County bosses were last evening frantically trying to reach a consensus on the new leadership of the Council of Governors (CoG) to avoid divisive elections slated for tomorrow.

The Sunday Nation learnt that there were a flurry of meetings to try and manage the transition of the leadership from the team chaired by Turkana Governor Josphat Nanok, who has served his one-term limit and is seeking re-election with at least four of his colleagues also jostling for the seat.

Mr Nanok, Mr Wycliffe Oparanya (Kakamega), Kisumu’s Anyang Nyong’o and Uasin Gishu’s Jackson Mandago are reported to have been asked by colleagues to agree among themselves who would succeed the incumbent to avoid a divisive poll.

Also said to be interested in the chairperson post are Kwale’s Salim Mvurya and Kirinyaga’s Anne Waiguru.

Governors were also reaching out to the candidates separately hours to the elections during which the county chiefs will also elect their vice-chairman, council whip and chairs of committees.

DEMEANOUR

Should there be no consensus by today, then the county bosses will have to go for elections.

The team picked tomorrow will take over at a defining moment when county chiefs are pressing for timely disbursement and increased allocation of funds.

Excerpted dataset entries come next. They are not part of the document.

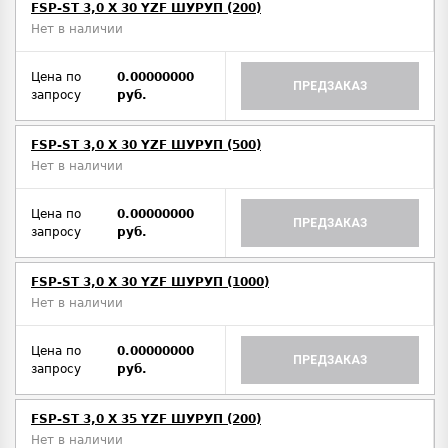
FSP-ST 3,0 X 30 YZF ШУРУП (200)
Нет в наличии
Цена по
0.00000000
ПРЕДЗАКАЗ
запросу
руб.
FSP-ST 3,0 X 30 YZF ШУРУП (500)
Нет в наличии
Цена по
0.00000000
ПРЕДЗАКАЗ
запросу
руб.
FSP-ST 3,0 X 30 YZF ШУРУП (1000)
Нет в наличии
Цена по
0.00000000
ПРЕДЗАКАЗ
запросу
руб.
FSP-ST 3,0 X 35 YZF ШУРУП (200)
Нет в наличии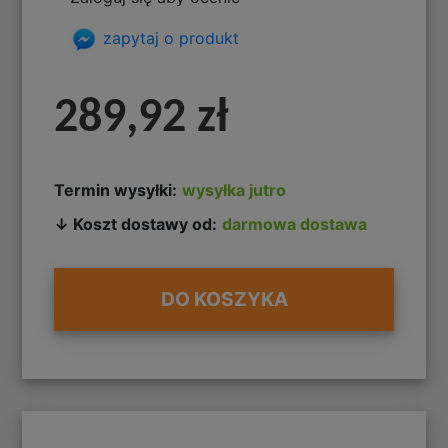
zapytaj o produkt
289,92 zł
Termin wysyłki:
wysyłka jutro
↓ Koszt dostawy od:
darmowa dostawa
DO KOSZYKA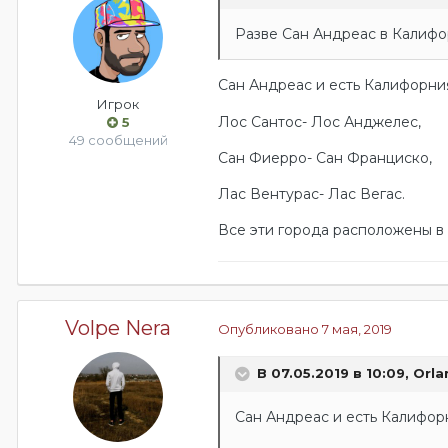
Разве Сан Андреас в Калиф
Сан Андреас и есть Калифорни
Игрок
Лос Сантос- Лос Анджелес,
5
49 сообщений
Сан Фиерро- Сан Франциско,
Лас Вентурас- Лас Вегас.
Все эти города расположены в
Volpe Nera
Опубликовано
7 мая, 2019
В 07.05.2019 в 10:09,
Orl
Сан Андреас и есть Калифор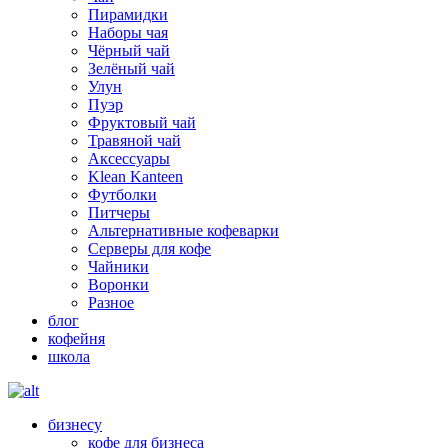
Пирамидки
Наборы чая
Чёрный чай
Зелёный чай
Улун
Пуэр
Фруктовый чай
Травяной чай
Аксессуары
Klean Kanteen
Футболки
Питчеры
Альтернативные кофеварки
Серверы для кофе
Чайники
Воронки
Разное
блог
кофейня
школа
бизнесу
кофе для бизнеса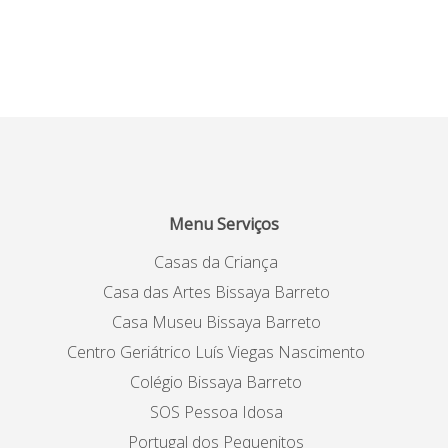
Menu Serviços
Casas da Criança
Casa das Artes Bissaya Barreto
Casa Museu Bissaya Barreto
Centro Geriátrico Luís Viegas Nascimento
Colégio Bissaya Barreto
SOS Pessoa Idosa
Portugal dos Pequenitos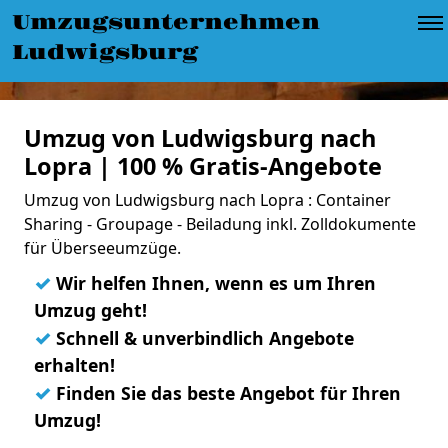
Umzugsunternehmen
Ludwigsburg
Umzug von Ludwigsburg nach
Lopra | 100 % Gratis-Angebote
Umzug von Ludwigsburg nach Lopra : Container
Sharing - Groupage - Beiladung inkl. Zolldokumente
für Überseeumzüge.
✓
Wir helfen Ihnen, wenn es um Ihren
Umzug geht!
✓
Schnell & unverbindlich Angebote
erhalten!
✓
Finden Sie das beste Angebot für Ihren
Umzug!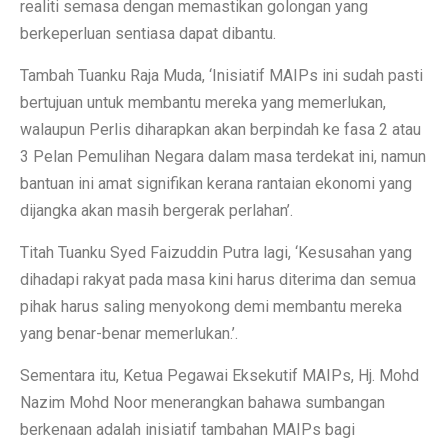
realiti semasa dengan memastikan golongan yang
berkeperluan sentiasa dapat dibantu.
Tambah Tuanku Raja Muda, ‘Inisiatif MAIPs ini sudah pasti
bertujuan untuk membantu mereka yang memerlukan,
walaupun Perlis diharapkan akan berpindah ke fasa 2 atau
3 Pelan Pemulihan Negara dalam masa terdekat ini, namun
bantuan ini amat signifikan kerana rantaian ekonomi yang
dijangka akan masih bergerak perlahan’.
Titah Tuanku Syed Faizuddin Putra lagi, ‘Kesusahan yang
dihadapi rakyat pada masa kini harus diterima dan semua
pihak harus saling menyokong demi membantu mereka
yang benar-benar memerlukan.’.
Sementara itu, Ketua Pegawai Eksekutif MAIPs, Hj. Mohd
Nazim Mohd Noor menerangkan bahawa sumbangan
berkenaan adalah inisiatif tambahan MAIPs bagi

The council has also been trying to revive the stalled regional blocs through which partnerships among neighbouring counties are intended to help drive economic growth.

The election to be held at Movenpick Hotel in Westlands, Nairobi, is being keenly watched by the national government for different reasons.

The leadership of non-combative chairpersons in the likes of Mr Nanok - elected on an ODM party ticket - has been a welcome relief to President Uhuru Kenyatta’s administration.

Ex-chairmen, former governors Isaac Ruto and Peter Munya, were combative and abrasive and openly criticised the government on different issues, especially those relating to devolution since 2013.

AGENDA

The two had mastered the art of political defiance. While defying the system has worked for others, it did not work for the two whose political careers were somehow brought to a halt in the August 8, 2017 elections.

But it was under Ruto and Munya, who is now Trade and Industrialisation Cabinet secretary, that the CoG became the formidable mouthpiece of the 47 governors; and it was able to successfully champion county and national agendas

It was at this time that also the council vindicated to the doubting Thomases that county bosses were a political force to reckon with as far as national issues were concerned.

“At this particular point no consensus has been reached. We are, however, going to take a bi-partisan approach on this matter because it is serious and concerns counties and we are ignoring party politics on this one,” a governor from Nyanza said.

DEVOLUTION

The county boss exuded confidence that they will settle for the best candidate to champion devolution as has been the case with the outgoing chair.

Mr Nanok told the Sunday Nation that he possesses the leadership qualities to lead the council for a second term.

After the CoG held its last elections in Mombasa in December 2017, a consensus was reached that Mr Mvurya takes over the council’s leadership from Governor Nanok in July last year. That did not happen.

Governor Nanok, who had been re-elected in the dramatic polls to complete his first one-year term, failed to surrender his position as agreed.

“The law guiding the election of council officials does not provide provisions for a transition and it is envisaged that such voting is conducted after every one year,” Mr Nanok told the Sunday Nation in a previous interview when asked why he failed to relinquish the post.

Interestingly, the Intergovernmental Relations Act (IGRA 2012) under which the CoG is established under Section 19 is silent on such agreements.